(urth) Like a good Neighbor

Gerry Quinn gerry at bindweed.com
Wed Nov 23 07:30:07 PST 2011



From: David Stockhoff 
> On 11/22/2011 8:29 AM, Gerry Quinn wrote:
> > *From:* David Stockhoff <mailto:dstockhoff at verizon.net>
> > *> Gerry Quinn*
> > *>>David Stockhoff*
> > > > >We apparently disagree, but Seawrack clearly knows corpses when 
> > she sees
> > > > >them.
> > > >She knows they don’t move if you stick a fork in them. I don’t know
> > > >how you deduce she knows much more than that. She didn’t get close
> > > >enough to Horn to try him out.
> > > >There’s no evidence that she has some special corpse-identification
> > > >ability.
> >> What, because it's not listed next to her name in the character list?
> > Remember what I said about silly sarcasm? That’s an example. Tell me 
> > how you know she has that ability.

> Gerry, no sarcasm is silly if it gets an extremely stubborn person to 
> pay a tiny bit of attention. Seawrack tells us. Read the text you adore 
> so much. And by the way, YOU invented "special corpse-identification 
> ability" just to be a sarcastic prick. I make no argument for its 
> specialness---the bar is much lower than you pretend.
She tells us she has that ability?  I remember her telling us that Horn was dead, and apparently being wrong.  I don’t remember her saying she has the ability to unerringly tell when somebody is dead, from twenty feet.  
I wasn’t being sarcastic when I referred to a ‘special corpse-identification ability’.  I was paraphrasing your assertion that  she “clearly knows corpses when she sees them” in the context of the situation in which she supposedly knew (and was, at least ostensibly, proved completely wrong).

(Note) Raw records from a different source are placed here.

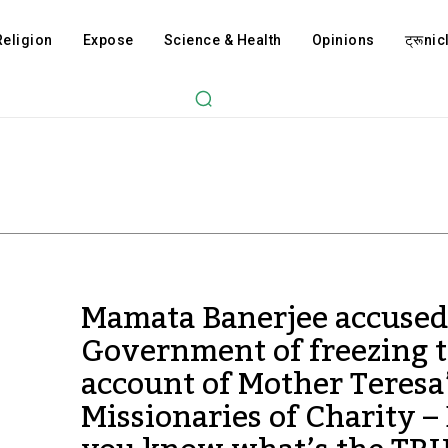
Religion
Expose
Science & Health
Opinions
ट्रूnicl
Mamata Banerjee accused
Government of freezing 
account of Mother Teresa
Missionaries of Charity –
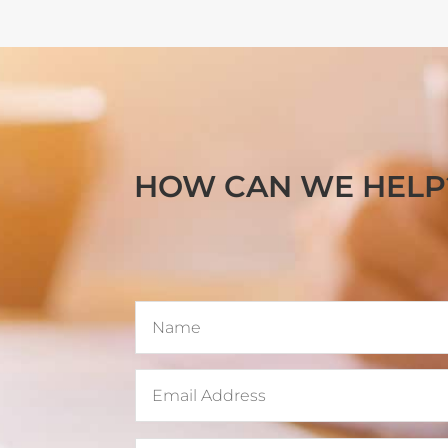
HOW CAN WE HELP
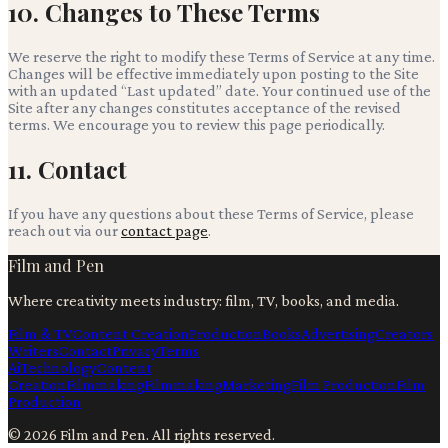
10. Changes to These Terms
We reserve the right to modify these Terms of Service at any time.
Changes will be effective immediately upon posting to the Site
with an updated “Last updated” date. Your continued use of the
Site after any changes constitutes acceptance of the revised
terms. We encourage you to review this page periodically.
11. Contact
If you have any questions about these Terms of Service, please
reach out via our
contact page
.
Film and Pen
Where creativity meets industry: film, TV, books, and media.
Film & TV
Content Creation
Production
Books
Advertising
Creators
Writers
Contact
Privacy
Terms
Ai
Technology
Content
Creation
Filmmaking
Filmmaking
Marketing
Film Production
Film
Production
©
2026
Film and Pen
. All rights reserved.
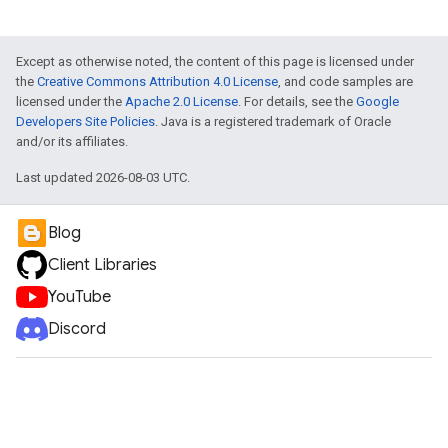
Except as otherwise noted, the content of this page is licensed under
the
Creative Commons Attribution 4.0 License
, and code samples are
licensed under the
Apache 2.0 License
. For details, see the
Google
Developers Site Policies
. Java is a registered trademark of Oracle
and/or its affiliates.
Last updated 2026-08-03 UTC.
Blog
Client Libraries
YouTube
Discord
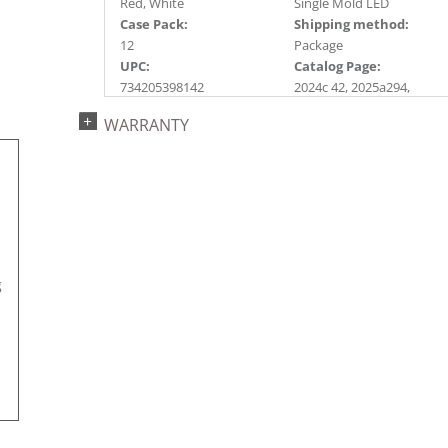
Red, White
Single Mold LED
Case Pack:
Shipping method:
12
Package
UPC:
Catalog Page:
734205398142
2024c 42, 2025a294,
2026g 52, 2026a295
WARRANTY
g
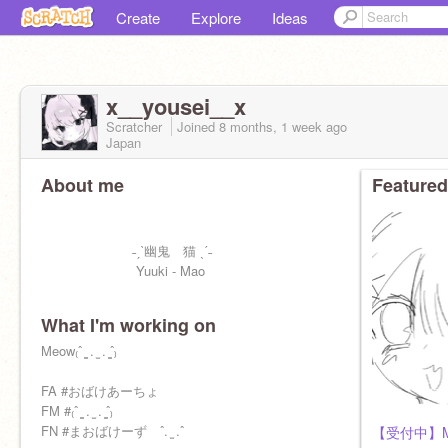
Create
Explore
Ideas
x__yousei__x
Scratcher
Joined
8 months, 1 week
ago
Japan
About me
Featured
˗ˏˋ幽鬼 猫 ˎˊ˗
Yuuki - Mao
What I'm working on
Meow₍ˆ ̳ . ̫ . ̳ˆ₎
FA #おばけあーちょ
FM #₍ˆ ̳ . ̫ . ̳ˆ₎
FN #まおばけーず ˆ. ̫ .ˆ
【受付中】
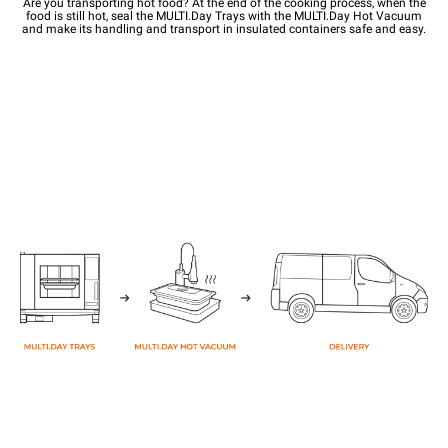
Are you transporting hot food? At the end of the cooking process, when the
food is still hot, seal the MULTI.Day Trays with the MULTI.Day Hot Vacuum
and make its handling and transport in insulated containers safe and easy.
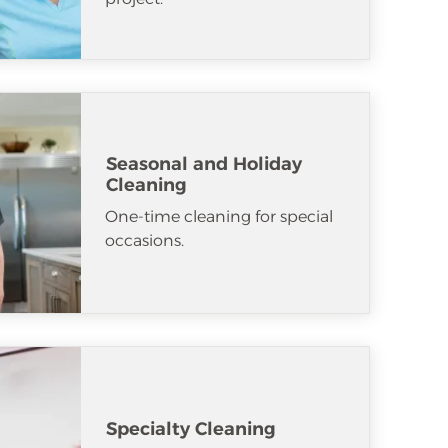
Seasonal and Holiday
Cleaning
One-time cleaning for special
occasions.
Specialty Cleaning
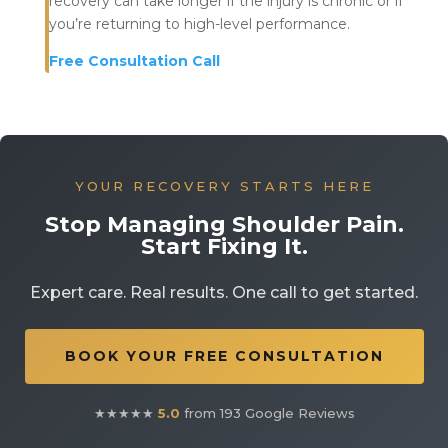
recovery can take longer if the injury is chronic or if
you’re returning to high-level performance.
Free Consultation Call
YOUR RECOVERY STARTS HERE
Stop Managing Shoulder Pain.
Start Fixing It.
Expert care. Real results. One call to get started.
BOOK YOUR FREE CONSULTATION
★★★★★
5.0
from 193 Google Reviews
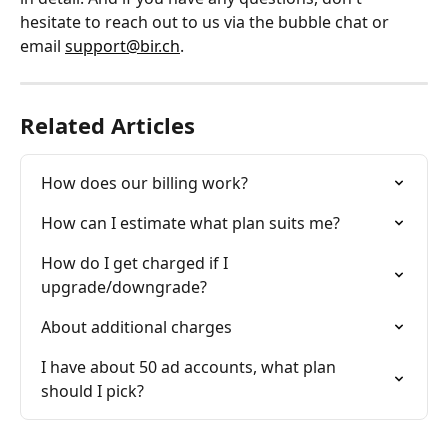
hesitate to reach out to us via the bubble chat or 
email 
support@bir.ch
.
Related Articles
How does our billing work?
How can I estimate what plan suits me?
How do I get charged if I 
upgrade/downgrade?
About additional charges
I have about 50 ad accounts, what plan 
should I pick?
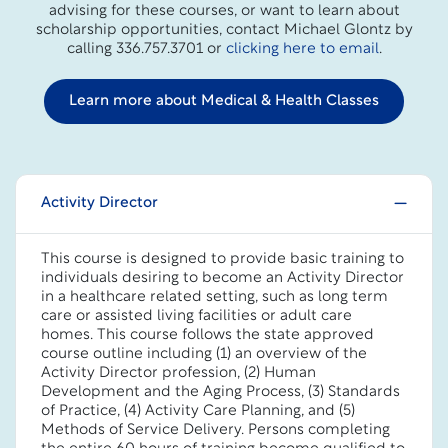
advising for these courses, or want to learn about
scholarship opportunities, contact Michael Glontz by
calling 336.757.3701 or
clicking here to email
.
Learn more about Medical & Health Classes
Activity Director
This course is designed to provide basic training to
individuals desiring to become an Activity Director
in a healthcare related setting, such as long term
care or assisted living facilities or adult care
homes. This course follows the state approved
course outline including (1) an overview of the
Activity Director profession, (2) Human
Development and the Aging Process, (3) Standards
of Practice, (4) Activity Care Planning, and (5)
Methods of Service Delivery. Persons completing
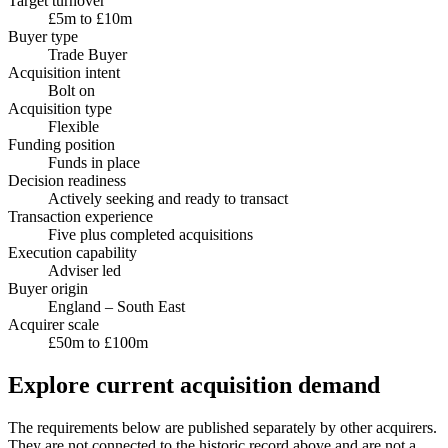
Target turnover
£5m to £10m
Buyer type
Trade Buyer
Acquisition intent
Bolt on
Acquisition type
Flexible
Funding position
Funds in place
Decision readiness
Actively seeking and ready to transact
Transaction experience
Five plus completed acquisitions
Execution capability
Adviser led
Buyer origin
England – South East
Acquirer scale
£50m to £100m
Explore current acquisition demand
The requirements below are published separately by other acquirers.
They are not connected to the historic record above and are not a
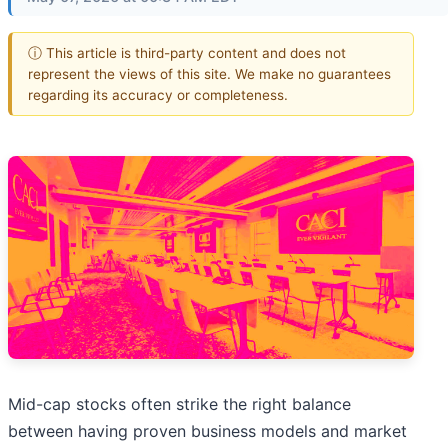
ⓘ This article is third-party content and does not
represent the views of this site. We make no guarantees
regarding its accuracy or completeness.
Mid-cap stocks often strike the right balance
between having proven business models and market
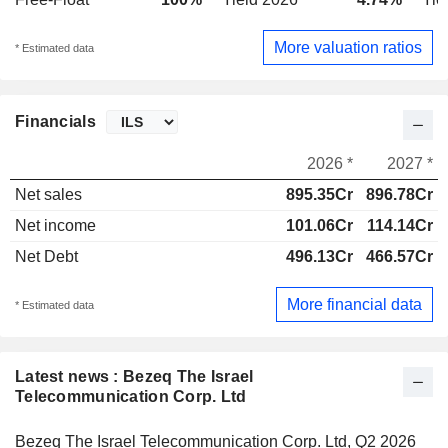
More valuation ratios
* Estimated data
Financials
2026 *
2027 *
Net sales
895.35Cr
896.78Cr
Net income
101.06Cr
114.14Cr
Net Debt
496.13Cr
466.57Cr
More financial data
* Estimated data
Latest news : Bezeq The Israel
Telecommunication Corp. Ltd
Bezeq The Israel Telecommunication Corp. Ltd, Q2 2026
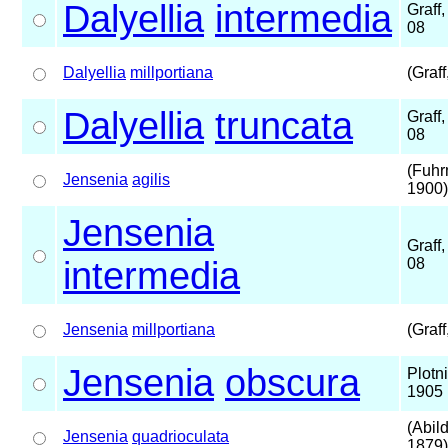
Dalyellia
intermedia
Graff
08
Dalyellia
millportiana
(Graff
Dalyellia
truncata
Graff
08
(Fuhr
Jensenia
agilis
1900)
Jensenia
Graff
intermedia
08
Jensenia
millportiana
(Graff
Jensenia
obscura
Plotn
1905
(Abil
Jensenia
quadrioculata
1879)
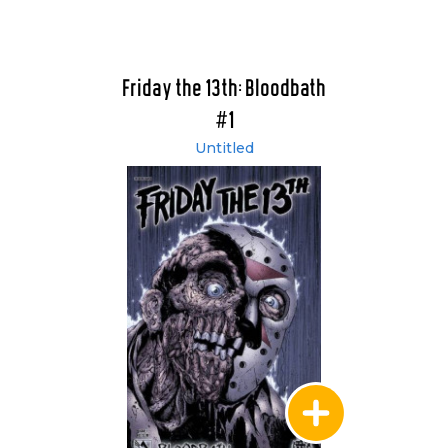
Friday the 13th: Bloodbath
#1
Untitled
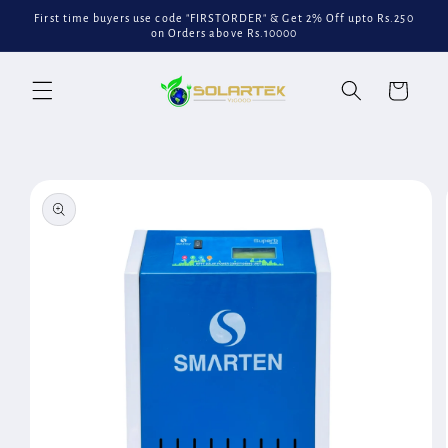
Skip to
First time buyers use code "FIRSTORDER" & Get 2% Off upto Rs.250
content
on Orders above Rs.10000
Cart
Skip to
product
information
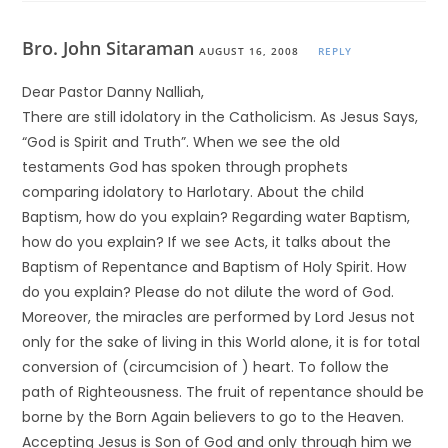
Bro. John Sitaraman
AUGUST 16, 2008
REPLY
Dear Pastor Danny Nalliah,
There are still idolatory in the Catholicism. As Jesus Says,
“God is Spirit and Truth”. When we see the old
testaments God has spoken through prophets
comparing idolatory to Harlotary. About the child
Baptism, how do you explain? Regarding water Baptism,
how do you explain? If we see Acts, it talks about the
Baptism of Repentance and Baptism of Holy Spirit. How
do you explain? Please do not dilute the word of God.
Moreover, the miracles are performed by Lord Jesus not
only for the sake of living in this World alone, it is for total
conversion of (circumcision of ) heart. To follow the
path of Righteousness. The fruit of repentance should be
borne by the Born Again believers to go to the Heaven.
Accepting Jesus is Son of God and only through him we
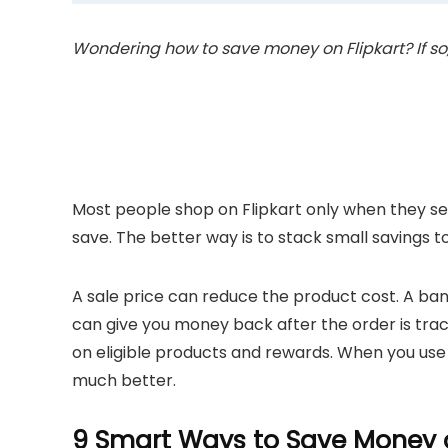
Wondering how to save money on Flipkart? If so, t
Most people shop on Flipkart only when they see 
save. The better way is to stack small savings t
A sale price can reduce the product cost. A b
can give you money back after the order is tra
on eligible products and rewards. When you use 
much better.
9 Smart Ways to Save Money o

> > > >> > You've been going on about Faerie. Everyone agrees they like trees
> > > >> > (Mark thinks they ARE trees). The Neighbours seem to live in an
> > > >> > adjacent dimension. They have eight limbs. Is your question 
> > serious?
> > >
> > >> > Where is the evidence that people who hang with fairies like 
> > trees, see
> > >> > other dimensions, and feel like limbs are missing? The page numbers
> > >> > don't need to be in BSS. I have read about Faerie from age 7 through
> > >> > graduate school and these are not familiar to me. Show me.
>
> > >> Who cares about fairies? We’re talking about Neighbours, not fairies.
> > >> Maybe they have some things in common, but we only know those from our
> > >> knowledge of the Neighbours anyway. The trees, the other dimensions,
> > >> the extra limbs – these are Neighbour associations. You think Horn has
> > >> acquired a Neighbour soul – you’d expect any changes in his psyche to
> > >> fit with what we know of Neighbours.
> > >> And the changes don’t seem to fit fairies much anyway, if it matters.
>
> > >You've completely backed away abandoned any pretense of discussion on
> > >that point. You've left all questions unanswered and just repeat
> > >yourself. You know nothing of the Neighbors.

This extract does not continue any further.